Im Prinzip kauft man Teile einer Palmölplantage als Anleger an und vermietet diese an die Gesellschaft zurück. Nach Ablauf der vereinbarten Laufzeit werden die Palmen von der Agrofinanz GmbH zu einem festgelegten Kaufpreis zurückgekauft.

Dieses Investment weist aufgrund des Auslandsbezugs und der fremden Rechtsordnung erhebliche Risiken auf: Die Plantagen befinden sich in Ecuador. Die Anleger erwerben jedoch nur Baumbestände und nicht den Grund und Boden. Ein solcher Eigentumserwerb wäre beispielsweise nach deutschem Recht nicht denkbar.

Ob man den Kaufpreis am Ende der Laufzeit zurückerhält, ist leider nicht garantiert. Eine Voraussetzung hierfür ist, dass es die Agrofinanz GmbH bei Beendigung des Vertrages noch gibt und diese auch zahlungsfähig ist.

Mittlerweile hat sich diese Situation durch zwei Ereignisse entscheidend geändert:

Anordnung der BaFin

Die BaFin hat das Geschäft der Agrofinanz GmbH durch eine entsprechende Einstellungs- und Abwicklungsanordnung untersagt. Die BaFin hat das Geschäft der Agrofinanz GmbH als Einlagengeschäft eingestuft, für das eine Erlaubnis notwendig ist.
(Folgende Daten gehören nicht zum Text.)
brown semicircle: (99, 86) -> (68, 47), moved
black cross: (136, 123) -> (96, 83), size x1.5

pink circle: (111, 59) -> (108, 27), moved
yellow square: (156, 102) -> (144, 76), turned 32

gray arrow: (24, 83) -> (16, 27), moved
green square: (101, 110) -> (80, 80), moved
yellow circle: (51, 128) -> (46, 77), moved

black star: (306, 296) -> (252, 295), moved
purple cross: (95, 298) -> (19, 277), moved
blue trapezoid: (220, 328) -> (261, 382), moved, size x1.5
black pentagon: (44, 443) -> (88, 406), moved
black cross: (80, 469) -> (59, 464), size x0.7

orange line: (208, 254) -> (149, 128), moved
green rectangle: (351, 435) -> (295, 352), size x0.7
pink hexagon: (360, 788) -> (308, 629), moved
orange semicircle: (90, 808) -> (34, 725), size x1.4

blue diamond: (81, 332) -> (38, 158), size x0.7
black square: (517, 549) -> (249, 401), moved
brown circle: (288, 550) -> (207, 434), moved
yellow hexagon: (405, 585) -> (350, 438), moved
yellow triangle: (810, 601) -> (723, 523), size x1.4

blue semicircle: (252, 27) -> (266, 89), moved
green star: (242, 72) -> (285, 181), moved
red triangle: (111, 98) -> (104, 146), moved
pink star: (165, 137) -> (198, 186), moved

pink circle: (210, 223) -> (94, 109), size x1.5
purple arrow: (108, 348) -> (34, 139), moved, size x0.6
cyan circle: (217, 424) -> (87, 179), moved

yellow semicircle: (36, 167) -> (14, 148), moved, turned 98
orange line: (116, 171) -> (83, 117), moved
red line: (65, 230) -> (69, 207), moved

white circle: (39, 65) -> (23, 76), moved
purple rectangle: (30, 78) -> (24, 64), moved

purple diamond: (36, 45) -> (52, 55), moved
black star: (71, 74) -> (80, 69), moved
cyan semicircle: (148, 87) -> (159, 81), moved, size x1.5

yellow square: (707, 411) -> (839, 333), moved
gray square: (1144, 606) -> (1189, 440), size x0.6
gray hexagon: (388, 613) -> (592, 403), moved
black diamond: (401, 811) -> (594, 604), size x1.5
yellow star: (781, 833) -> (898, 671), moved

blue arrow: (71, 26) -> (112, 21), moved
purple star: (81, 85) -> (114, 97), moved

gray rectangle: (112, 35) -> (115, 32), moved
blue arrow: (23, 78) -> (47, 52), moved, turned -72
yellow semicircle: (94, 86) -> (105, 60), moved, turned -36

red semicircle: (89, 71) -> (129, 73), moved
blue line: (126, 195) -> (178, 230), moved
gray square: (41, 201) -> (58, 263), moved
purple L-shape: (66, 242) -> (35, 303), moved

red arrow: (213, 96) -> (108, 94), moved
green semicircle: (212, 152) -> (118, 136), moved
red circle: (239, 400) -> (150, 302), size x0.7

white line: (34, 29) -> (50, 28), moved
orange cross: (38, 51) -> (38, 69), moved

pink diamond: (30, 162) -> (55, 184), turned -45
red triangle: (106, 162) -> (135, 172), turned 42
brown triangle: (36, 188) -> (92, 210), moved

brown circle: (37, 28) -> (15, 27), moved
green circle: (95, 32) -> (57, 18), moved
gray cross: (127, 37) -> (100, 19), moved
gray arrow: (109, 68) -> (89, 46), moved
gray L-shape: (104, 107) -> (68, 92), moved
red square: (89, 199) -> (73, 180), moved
Daher muss die Agrofinanz GmbH die eingesammelten Gelder an die Anleger zurückzahlen.

Vorläufiges Insolvenzverfahren

Kurze Zeit später wurde das vorläufige Insolvenzverfahren eröffnet. Das Amtsgericht Kleve fasste diesen Beschluss vom 04.01.2016. Mit der Eröffnung des Insolvenzverfahrens sind die Rückzahlungsansprüche der Anleger akut gefährdet.

Ob hier verwertbare Vermögenswerte vorliegen, ist ebenfalls fraglich.

Weiteres Vorgehen

Was der einzelne Anleger jetzt tun sollte, hängt stark von seiner persönlichen Situation ab. In jedem Fall sollte die Möglichkeit genutzt werden, die bestehenden Ansprüche im Rahmen des Insolvenzverfahrens anzumelden.

Es können allerdings auch Ansprüche wegen Falschberatung bestehen, deren Verfolgung mehr lohnt als die Quote aus dem Insolvenzverfahren.

Solche Schadensersatzansprüche können sich auch aus Prospekthaftung ergeben: Der Verkaufsprospekt stellt die rechtlichen Risiken (Auslandsbezug, fremde Rechtsordnung) aus meiner Sicht nicht richtig dar.

Vorteil von Prospekthaftungsansprüchen ist, dass diese in der Regel leichter zu beweisen sind. Liegt ein Prospektfehler vor, so wird grundsätzlich von der Rechtsprechung vermutet, dass die darauf basierende Beratung fehlerhaft war.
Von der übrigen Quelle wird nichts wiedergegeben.